De retour au village, le destin fut cruel : Dacha avait été enterrée six mois plus tôt, et ses petits-enfants occupaient désormais sa maison. Sous une pluie fine, Vera se réfugia sous l’abri de l’arrêt de bus pour réfléchir à son avenir.

Les phares d’une voiture la surprirent : c’était l’homme de tout à l’heure, nouveau maître des lieux, qui l’appelait :
— Montez, vous êtes trempée !

Elle refusa d’abord, puis éclata en sanglots : elle n’avait nulle part où aller, et cet inconnu se montrait si prévenant. Il l’aida à monter dans la voiture presque de force.

Ils discutèrent longuement. Vera confia son histoire amère, passant sous silence la rencontre avec son fils, par honte. Le chauffeur, André, lui proposa de rester chez lui, au moins un temps. Ainsi, Vera Sergueïevna revint dans sa vieille maison, devenue celle d’André. Et elle y resta.

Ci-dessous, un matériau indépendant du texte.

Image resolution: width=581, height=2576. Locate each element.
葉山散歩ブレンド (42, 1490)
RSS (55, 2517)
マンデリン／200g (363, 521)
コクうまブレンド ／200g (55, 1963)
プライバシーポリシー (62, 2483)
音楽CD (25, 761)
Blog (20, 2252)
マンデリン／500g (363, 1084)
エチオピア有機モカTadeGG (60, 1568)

André travaillait sans relâche, dirigeant une scierie prospère, tandis qu’elle gérait la maison : repas, linge, ménage, facilités par les appareils modernes. Jeune divorcé, il ne pensait pas à reconstruire une famille.

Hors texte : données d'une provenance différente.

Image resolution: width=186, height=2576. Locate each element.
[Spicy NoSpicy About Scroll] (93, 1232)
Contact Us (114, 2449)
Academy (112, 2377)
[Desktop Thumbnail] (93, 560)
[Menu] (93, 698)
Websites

La présence de Vera fut ce qui lui manquait : sous son aile maternelle, André, orphelin de foyer, découvrait enfin la chaleur d’un vrai foyer. Chaque fois qu’elle évoquait l’idée de partir, il protestait :
— Où iriez-vous ? Vous êtes chez vous ici !

Peu à peu, le cœur de Vera se réchauffa. Un fils de sang ne se remplace pas, certes, mais André se montrait d’une bonté rare, presque un véritable fils. À l’approche de l’hiver, elle décida de lui porter un repas à la scierie — toute proche, et il était parfois trop occupé pour rentrer manger.

Ce jour-là, elle apporta un thermos de bortsch fumant et des boulettes. Elle fit sortir un inconnu du bureau, installa une nappe propre. André rit :
— Sergueïevna, vous êtes une vraie générale : pas de discussion ! Vous faites partir mon futur contremaître… Et s’il se vexait ?

Elle fronça les sourcils :
— Tu veux lui donner un poste de chef d’équipe ? Regarde son visage : c’est un voleur. Crois mon instinct, la prison m’a appris à lire les gens.

Il protesta :
— Allons, maman ! Il a de l’expérience. On ne peut pas se fier à une impression.

Elle avait raison : un mois plus tard, la scierie subit de lourdes pertes ; cet homme écoulait le bois en fraude avant de disparaître avec un camion entier. André, sombre, reconnut son erreur.

En recrutant une nouvelle équipe, il décida que puisque « grand-mère » s’y connaissait, elle participerait. Désormais, Vera assistait aux entretiens : André posait les questions, elle observait et notait ses impressions, qu’elle lui remettait. Des fiches précises : « ivrogne bagarreur », « filou notoire », « paresseux invétéré » — net et clair.

Elle repérait aussi les bons ouvriers, même s’ils avaient une allure négligée. Pourtant, un candidat la troubla : ses doigts tremblaient en signant son formulaire.

André observa l’homme : c’était celui qui avait vendu la maison ! Igor resta planté là, fixant sa mère assise près du patron, fronçant les sourcils et tripotant sa casquette. Sa femme l’avait envoyé gagner sa vie ; la scierie payait bien. Il ne s’attendait pas à revoir sa mère ici ; il la croyait disparue.

Dans le silence, André prit le verdict. Vera inscrivit deux mots, puis s’éclipsa en courant. Igor sourit avec ironie : bien sûr qu’on l’embaucherait, sa mère plaiderait pour lui.

André lut à voix haute :
— « Sale type ». — Il fit signe à Igor de partir, comme on chasse une mouche. — Dehors ! Je fais confiance au jugement de maman.